Records provided Start Marker

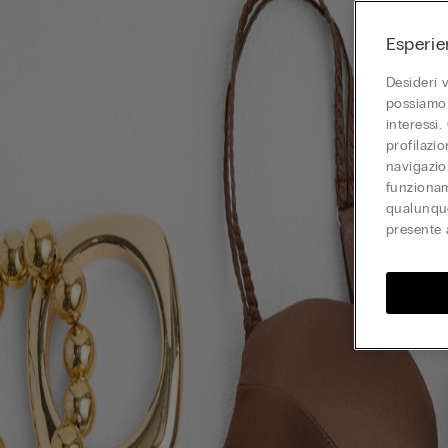
Esperie
Desideri 
possiamo 
interessi.
profilazi
navigazion
funzionam
qualunque
presente 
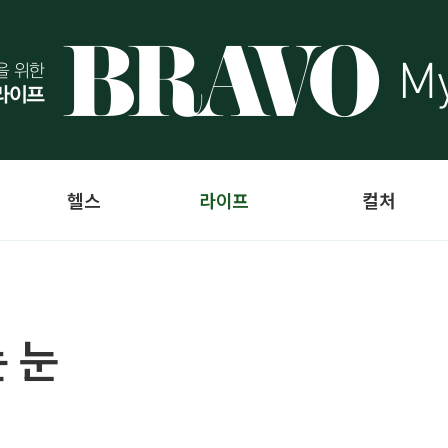
헬스
라이프
컬처
 눈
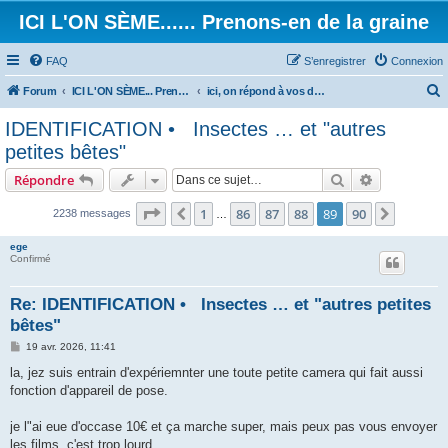
ICI L'ON SÈME...... Prenons-en de la graine
FAQ
S’enregistrer
Connexion
Forum
ICI L'ON SÈME... Prenons-en de la graine!
ici, on répond à vos demandes d’identification.
e
IDENTIFICATION • Insectes … et "autres
c
petites bêtes"
h
Rechercher
Recherche 
Répondre
e
Page
89
sur
90
r
1
86
87
88
89
90
Précédente
Suivant
2238 messages
…
c
ege
h
Confirmé
e
Re: IDENTIFICATION • Insectes … et "autres petites
r
bêtes"
M
19 avr. 2026, 11:41
e
s
la, jez suis entrain d'expériemnter une toute petite camera qui fait aussi
s
fonction d'appareil de pose.
a
g
e
je l"ai eue d'occase 10€ et ça marche super, mais peux pas vous envoyer
les films, c'est trop lourd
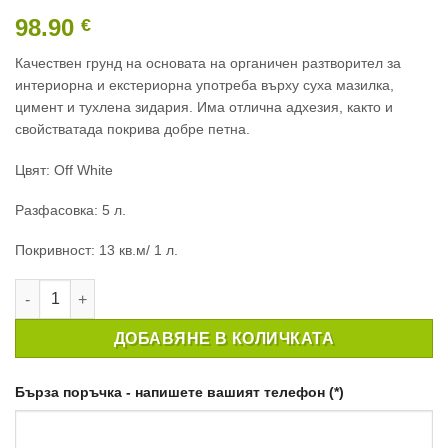
98.90
€
Качествен грунд на основата на органичен разтворител за
интериорна и екстериорна употреба върху суха мазилка,
цимент и тухлена зидария. Има отлична адхезия, както и
свойстватада покрива добре петна.
Цвят: Off White
Разфасовка: 5 л.
Покривност: 13 кв.м/ 1 л.
количество за ГРУНД ЗА СТЕНА CROWN PX4 ALL PURPOSE PR
ДОБАВЯНЕ В КОЛИЧКАТА
Бърза поръчка - напишете вашият телефон (*)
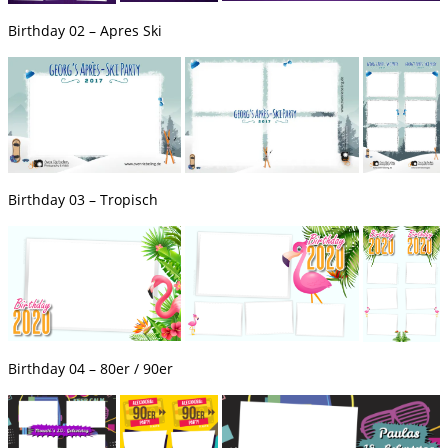
Birthday 02 – Apres Ski
Birthday 03 – Tropisch
Birthday 04 – 80er / 90er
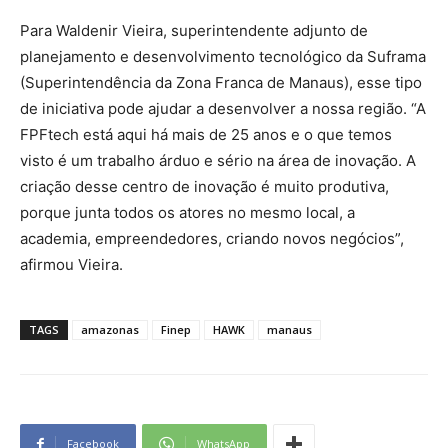
Para Waldenir Vieira, superintendente adjunto de
planejamento e desenvolvimento tecnológico da Suframa
(Superintendência da Zona Franca de Manaus), esse tipo
de iniciativa pode ajudar a desenvolver a nossa região. “A
FPFtech está aqui há mais de 25 anos e o que temos
visto é um trabalho árduo e sério na área de inovação. A
criação desse centro de inovação é muito produtiva,
porque junta todos os atores no mesmo local, a
academia, empreendedores, criando novos negócios”,
afirmou Vieira.
TAGS
amazonas
Finep
HAWK
manaus
Facebook
WhatsApp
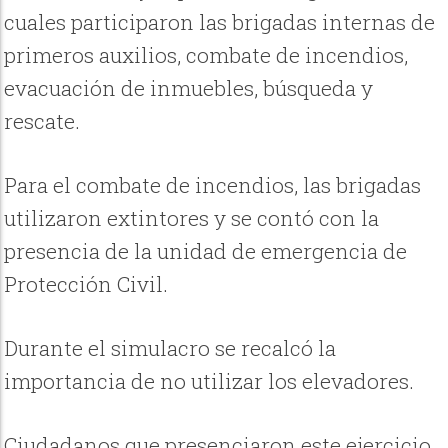
cuales participaron las brigadas internas de
primeros auxilios, combate de incendios,
evacuación de inmuebles, búsqueda y
rescate.
Para el combate de incendios, las brigadas
utilizaron extintores y se contó con la
presencia de la unidad de emergencia de
Protección Civil.
Durante el simulacro se recalcó la
importancia de no utilizar los elevadores.
Ciudadanos que presenciaron este ejercicio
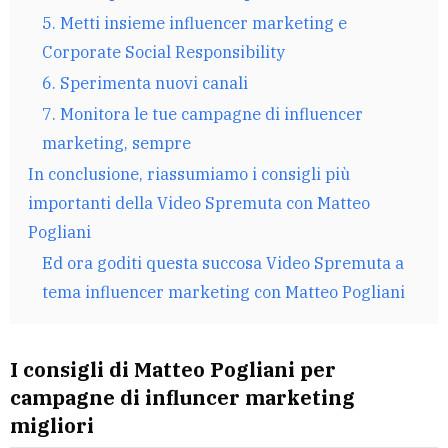
5. Metti insieme influencer marketing e
Corporate Social Responsibility
6. Sperimenta nuovi canali
7. Monitora le tue campagne di influencer
marketing, sempre
In conclusione, riassumiamo i consigli più
importanti della Video Spremuta con Matteo
Pogliani
Ed ora goditi questa succosa Video Spremuta a
tema influencer marketing con Matteo Pogliani
I consigli di Matteo Pogliani per
campagne di influncer marketing
migliori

Records provided End Marker

> _Your assignment_: Your answer is the exact run of lines above from the one with "количество за ГРУНД" through the one with "Para Waldenir Vieira, superintendente", both ends included, minus any picture.

> _Result of the exercise_:
количество за ГРУНД ЗА СТЕНА CROWN PX4 ALL PURPOSE PR
ДОБАВЯНЕ В КОЛИЧКАТА
Бърза поръчка - напишете вашият телефон (*)
Birthday 02 – Apres Ski
Birthday 03 – Tropisch
Birthday 04 – 80er / 90er
Para Waldenir Vieira, superintendente adjunto de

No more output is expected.